The surface of the second carrier 21 for carrying the second workpiece 2 is a plane, and the surface area of the second carrier is larger than the area occupied by the second workpiece 2, so that the second workpiece 2 can be easily placed on the second carrier 21 by manual or mechanical equipment, the second attaching side 201 is approximately directed toward the first carrier 10, and the first positioning element 22, the second positioning element 23, the third positioning element 24 and the fourth positioning element 25 can be matched to automatically position and correct the second workpiece 2, thereby reducing the feeding requirement on the second workpiece 2 and improving the feeding efficiency.

Referring to fig. 8, fig. 8 is a schematic structural view of a bonding driving mechanism in the bonding apparatus shown in fig. 2.

The attaching driving mechanism 30 includes an adjusting component 32 and an attaching driving component 34, the adjusting component 32 is connected to one of the first carrier 10 and the second carrier 20 for adjusting the alignment of the first workpiece 1 and the second workpiece 2, i.e. the first attaching side 106 is aligned with the second attaching side 201, and the attaching driving component 34 is connected to the adjusting component 32 for driving the aligned first workpiece 1 and the aligned second workpiece 2 to attach to each other.

The adjusting assembly 32 includes a first adjusting power member 320 and a second adjusting power member 322, the first carrier 10 or the second carrier 20 is disposed at the driving end of the first adjusting power member 320, the first adjusting power member 320 is used for driving the first carrier 10 or the second carrier 20 to move along the height direction Z, that is, the first adjusting power member 320 is used for adjusting the position of the first workpiece 1 or the second workpiece 2 along the height direction Z, the first adjusting power member 320 is disposed at the driving end of the second adjusting power member 322, the second adjusting power member 322 is used for driving the first carrier 10 or the second carrier 20 to move along the width direction of the first carrier, that is, the second adjusting power member 322 is used for adjusting the position of the first workpiece 1 or the second workpiece 2 along the width direction Y; the driving end of the joint driving member 34 is connected to the adjusting assembly 32 for driving the aligned first workpiece 1 and second workpiece 2 to be butted along the length direction X.

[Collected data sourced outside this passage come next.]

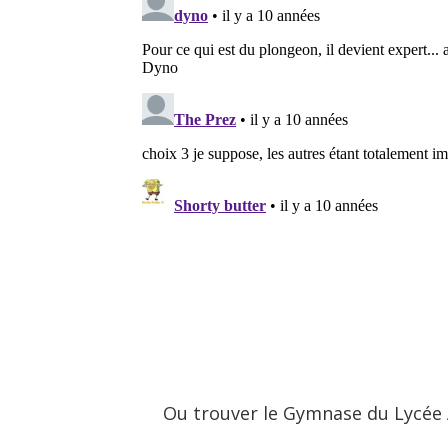
Ou trouver le Gymnase du Lycée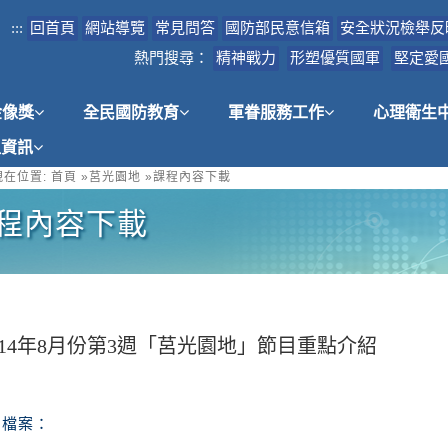
:::
回首頁
網站導覽
常見問答
國防部民意信箱
安全狀況檢舉反
熱門搜尋：
精神戰力
形塑優質國軍
堅定愛
金像獎
全民國防教育
軍眷服務工作
心理衛生
租資訊
在位置:
首頁
»
莒光園地
»
課程內容下載
程內容下載
114年8月份第3週「莒光園地」節目重點介紹
檔案：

In the present embodiment, the adjusting assembly 32 is connected to the first carrier 10 and is used for adjusting the posture of the first workpiece 1 carried on the first carrier 10 to align with the second workpiece 2 carried on the second carrier 20, i.e. adjusting the alignment of the first attaching side 106 and the second attaching side 201.

The adjustment assembly 32 further comprises a first seat 31 and a rotary power member 36. The first seat 31 includes a first support 310 disposed along the length direction X and a second support 312 disposed along the height direction Z, that is, the height direction Z is perpendicular to the first support 310, the first support 310 is connected to the second support 312, and the second adjusting power member 322 is disposed on the first support 310; the rotating power member 36 is connected to the second supporting member 312 for rotationally adjusting the offset angle between the first attaching side 106 and the second attaching side 201 about the length direction X to further correct the alignment of the first attaching side 106 and the second attaching side 201.

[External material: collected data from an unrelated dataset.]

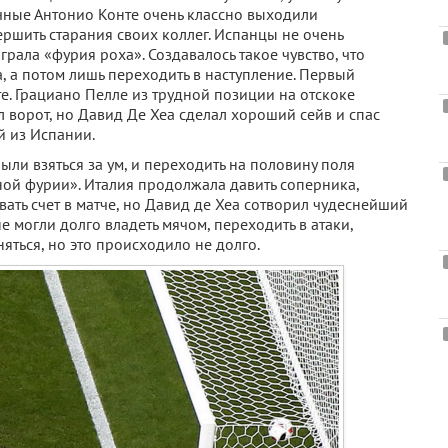
чные Антонио Конте очень классно выходили
ершить старания своих коллег. Испанцы не очень
грала «фурия роха». Создавалось такое чувство, что
, а потом лишь переходить в наступление. Первый
е. Грациано Пелле из трудной позиции на отскоке
л ворот, но Давид Де Хеа сделал хороший сейв и спас
й из Испании.
ли взяться за ум, и переходить на половину поля
ной фурии». Италия продолжала давить соперника,
ать счет в матче, но Давид де Хеа сотворил чудеснейший
е могли долго владеть мячом, переходить в атаки,
яться, но это происходило не долго.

The adjustment assembly 32 further includes a second support 33 and a mount 35. The second support 33 comprises a third support 330 arranged in parallel with the first support 310 and a fourth support 332 arranged with the second support 312, the third support 330 is connected with the fourth support 332, the first adjusting power member 320 is arranged on the third support 330, and the second adjusting power member 322 is used for driving the second support 33 to move along the width direction Y; the mounting seat 35 is connected to the driving end of the first adjusting power member 320 for mounting one of the first carrier 10 or the second carrier 20; the first guide 314 is disposed between the first support 310 and the third support 330, and the second support 312 and the fourth support 332, that is, the second adjustment power element 322 drives the second support 33 to move along the width direction Y under the guidance of the first guide 314, and the second guide 324 is disposed between the mounting seat 35 and the fourth support 332, that is, the first adjustment power element 320 drives the mounting seat 35 to move along the height direction Z under the guidance of the second guide 324.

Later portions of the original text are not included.